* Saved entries

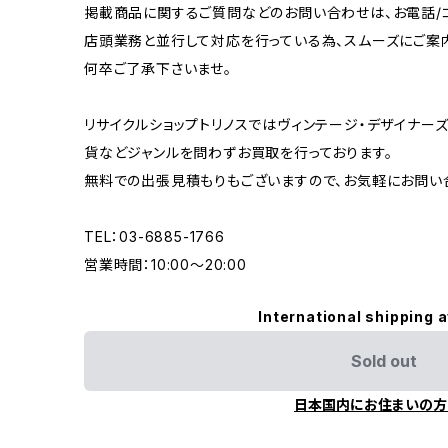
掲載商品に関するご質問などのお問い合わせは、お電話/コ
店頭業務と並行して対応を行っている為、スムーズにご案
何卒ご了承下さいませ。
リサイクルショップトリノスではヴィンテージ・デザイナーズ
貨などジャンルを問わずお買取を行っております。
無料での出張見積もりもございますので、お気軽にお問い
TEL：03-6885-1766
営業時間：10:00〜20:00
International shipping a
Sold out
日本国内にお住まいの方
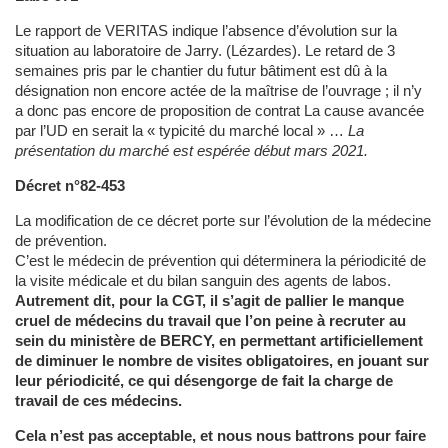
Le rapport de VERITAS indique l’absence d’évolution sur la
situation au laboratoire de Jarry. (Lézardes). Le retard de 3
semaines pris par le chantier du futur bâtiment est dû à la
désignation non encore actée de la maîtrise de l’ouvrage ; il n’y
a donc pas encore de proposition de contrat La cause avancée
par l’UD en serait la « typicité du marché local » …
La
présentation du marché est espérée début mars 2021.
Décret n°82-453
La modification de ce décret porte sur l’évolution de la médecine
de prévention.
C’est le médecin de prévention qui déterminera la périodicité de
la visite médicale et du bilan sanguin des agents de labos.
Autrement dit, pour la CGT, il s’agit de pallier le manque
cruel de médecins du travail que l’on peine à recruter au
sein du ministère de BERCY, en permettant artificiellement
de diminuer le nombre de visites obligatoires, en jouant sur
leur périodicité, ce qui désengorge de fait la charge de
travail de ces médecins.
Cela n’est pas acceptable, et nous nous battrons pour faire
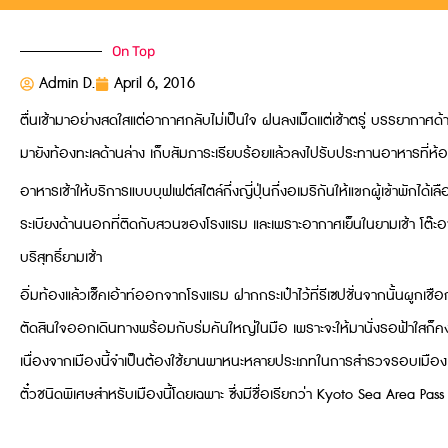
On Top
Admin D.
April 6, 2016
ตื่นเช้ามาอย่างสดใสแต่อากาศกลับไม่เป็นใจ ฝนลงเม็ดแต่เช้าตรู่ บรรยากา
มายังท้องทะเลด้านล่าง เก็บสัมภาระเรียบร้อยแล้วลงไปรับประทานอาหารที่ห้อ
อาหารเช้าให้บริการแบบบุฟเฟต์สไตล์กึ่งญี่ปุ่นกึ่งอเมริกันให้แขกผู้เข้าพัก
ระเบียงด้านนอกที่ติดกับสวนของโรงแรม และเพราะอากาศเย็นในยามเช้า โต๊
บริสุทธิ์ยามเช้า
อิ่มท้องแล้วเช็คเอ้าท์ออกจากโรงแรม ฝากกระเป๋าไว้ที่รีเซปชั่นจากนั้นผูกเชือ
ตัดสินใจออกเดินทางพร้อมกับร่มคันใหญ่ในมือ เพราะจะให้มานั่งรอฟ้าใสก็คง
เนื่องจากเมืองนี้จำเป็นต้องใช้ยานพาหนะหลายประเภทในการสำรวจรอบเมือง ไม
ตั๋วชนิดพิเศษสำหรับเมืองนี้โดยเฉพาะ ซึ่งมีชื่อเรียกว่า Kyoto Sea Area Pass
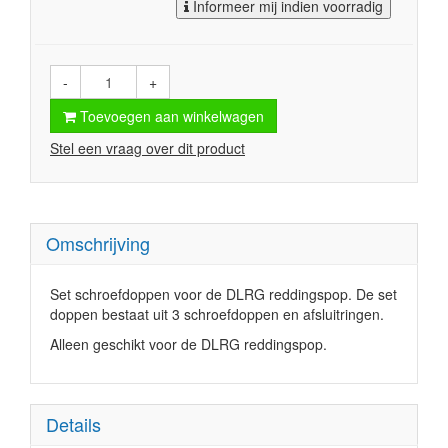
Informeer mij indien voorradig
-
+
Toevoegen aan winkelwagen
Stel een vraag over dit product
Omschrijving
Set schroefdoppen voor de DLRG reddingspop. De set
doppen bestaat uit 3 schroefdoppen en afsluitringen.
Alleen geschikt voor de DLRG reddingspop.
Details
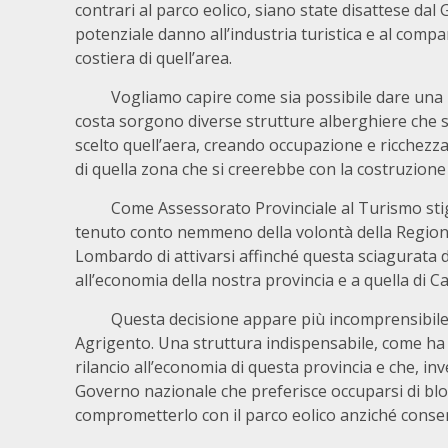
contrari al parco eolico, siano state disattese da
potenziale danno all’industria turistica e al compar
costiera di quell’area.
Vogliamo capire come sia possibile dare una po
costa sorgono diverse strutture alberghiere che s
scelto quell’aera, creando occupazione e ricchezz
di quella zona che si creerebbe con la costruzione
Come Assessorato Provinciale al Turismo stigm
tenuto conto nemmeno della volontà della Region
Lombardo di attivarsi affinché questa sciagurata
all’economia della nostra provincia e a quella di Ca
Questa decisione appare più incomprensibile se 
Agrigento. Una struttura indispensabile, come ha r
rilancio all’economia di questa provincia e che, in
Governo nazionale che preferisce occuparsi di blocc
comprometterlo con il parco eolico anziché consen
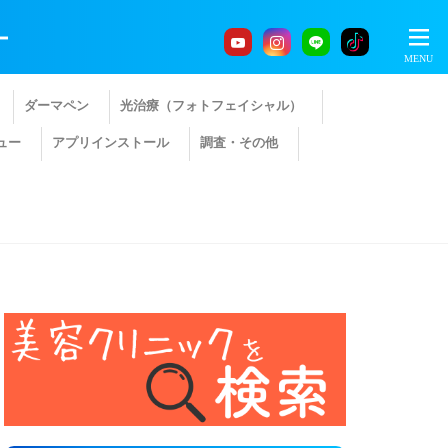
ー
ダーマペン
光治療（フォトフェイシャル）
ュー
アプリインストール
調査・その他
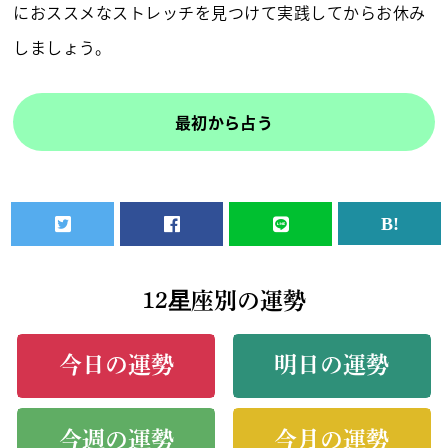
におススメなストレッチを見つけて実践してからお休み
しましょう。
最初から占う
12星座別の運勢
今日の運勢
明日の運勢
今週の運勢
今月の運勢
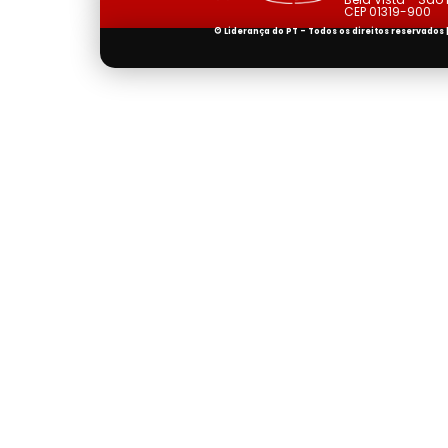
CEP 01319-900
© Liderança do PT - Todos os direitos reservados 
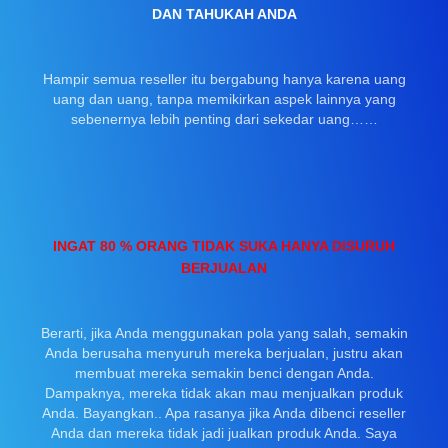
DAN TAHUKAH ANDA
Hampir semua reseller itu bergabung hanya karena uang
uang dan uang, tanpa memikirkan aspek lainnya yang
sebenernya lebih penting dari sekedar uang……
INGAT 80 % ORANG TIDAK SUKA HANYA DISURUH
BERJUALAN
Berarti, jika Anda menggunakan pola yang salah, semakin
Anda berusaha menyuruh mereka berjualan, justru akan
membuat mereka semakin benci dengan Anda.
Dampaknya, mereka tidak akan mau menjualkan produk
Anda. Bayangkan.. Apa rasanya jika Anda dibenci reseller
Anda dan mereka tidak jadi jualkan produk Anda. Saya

* Assignment
Your reply must contain each entry exactly as written and no pictures.

* Exercise response
掲載商品に関するご質問などのお問い合わせは、お電話/コ
店頭業務と並行して対応を行っている為、スムーズにご案
何卒ご了承下さいませ。
リサイクルショップトリノスではヴィンテージ・デザイナーズ
貨などジャンルを問わずお買取を行っております。
無料での出張見積もりもございますので、お気軽にお問い
TEL：03-6885-1766
営業時間：10:00〜20:00
International shipping a
Sold out
日本国内にお住まいの方
Le rapport de VERITAS indique l’absence d’évolution sur la
situation au laboratoire de Jarry. (Lézardes). Le retard de 3
semaines pris par le chantier du futur bâtiment est dû à la
désignation non encore actée de la maîtrise de l’ouvrage ; il n’y
a donc pas encore de proposition de contrat La cause avancée
par l’UD en serait la « typicité du marché local » …
La
présentation du marché est espérée début mars 2021.
Décret n°82-453
La modification de ce décret porte sur l’évolution de la médecine
de prévention.
C’est le médecin de prévention qui déterminera la périodicité de
la visite médicale et du bilan sanguin des agents de labos.
Autrement dit, pour la CGT, il s’agit de pallier le manque
cruel de médecins du travail que l’on peine à recruter au
sein du ministère de BERCY, en permettant artificiellement
de diminuer le nombre de visites obligatoires, en jouant sur
leur périodicité, ce qui désengorge de fait la charge de
travail de ces médecins.
Cela n’est pas acceptable, et nous nous battrons pour faire
On Top
Admin D.
April 6, 2016
ตื่นเช้ามาอย่างสดใสแต่อากาศกลับไม่เป็นใจ ฝนลงเม็ดแต่เช้าตรู่ บรรยากา
มายังท้องทะเลด้านล่าง เก็บสัมภาระเรียบร้อยแล้วลงไปรับประทานอาหารที่ห้อ
อาหารเช้าให้บริการแบบบุฟเฟต์สไตล์กึ่งญี่ปุ่นกึ่งอเมริกันให้แขกผู้เข้าพัก
ระเบียงด้านนอกที่ติดกับสวนของโรงแรม และเพราะอากาศเย็นในยามเช้า โต๊
บริสุทธิ์ยามเช้า
อิ่มท้องแล้วเช็คเอ้าท์ออกจากโรงแรม ฝากกระเป๋าไว้ที่รีเซปชั่นจากนั้นผูกเชือ
ตัดสินใจออกเดินทางพร้อมกับร่มคันใหญ่ในมือ เพราะจะให้มานั่งรอฟ้าใสก็คง
เนื่องจากเมืองนี้จำเป็นต้องใช้ยานพาหนะหลายประเภทในการสำรวจรอบเมือง ไม
ตั๋วชนิดพิเศษสำหรับเมืองนี้โดยเฉพาะ ซึ่งมีชื่อเรียกว่า Kyoto Sea Area Pass
Informeer mij indien voorradig
-
+
Toevoegen aan winkelwagen
Stel een vraag over dit product
Omschrijving
Set schroefdoppen voor de DLRG reddingspop. De set
doppen bestaat uit 3 schroefdoppen en afsluitringen.
Alleen geschikt voor de DLRG reddingspop.
Details
contrari al parco eolico, siano state disattese da
potenziale danno all’industria turistica e al compar
costiera di quell’area.
Vogliamo capire come sia possibile dare una po
costa sorgono diverse strutture alberghiere che s
scelto quell’aera, creando occupazione e ricchezz
di quella zona che si creerebbe con la costruzione
Come Assessorato Provinciale al Turismo stigm
tenuto conto nemmeno della volontà della Region
Lombardo di attivarsi affinché questa sciagurata
all’economia della nostra provincia e a quella di Ca
Questa decisione appare più incomprensibile se 
Agrigento. Una struttura indispensabile, come ha r
rilancio all’economia di questa provincia e che, in
Governo nazionale che preferisce occuparsi di blocc
comprometterlo con il parco eolico anziché consen
ー
ダーマペン
光治療（フォトフェイシャル）
ュー
アプリインストール
調査・その他
におススメなストレッチを見つけて実践してからお休み
しましょう。
最初から占う
12星座別の運勢
今日の運勢
明日の運勢
今週の運勢
今月の運勢
CEP 01319-900
© Liderança do PT - Todos os direitos reservados 
DAN TAHUKAH ANDA
Hampir semua reseller itu bergabung hanya karena uang
uang dan uang, tanpa memikirkan aspek lainnya yang
sebenernya lebih penting dari sekedar uang……
INGAT 80 % ORANG TIDAK SUKA HANYA DISURUH
BERJUALAN
Berarti, jika Anda menggunakan pola yang salah, semakin
Anda berusaha menyuruh mereka berjualan, justru akan
membuat mereka semakin benci dengan Anda.
Dampaknya, mereka tidak akan mau menjualkan produk
Anda. Bayangkan.. Apa rasanya jika Anda dibenci reseller
Anda dan mereka tidak jadi jualkan produk Anda. Saya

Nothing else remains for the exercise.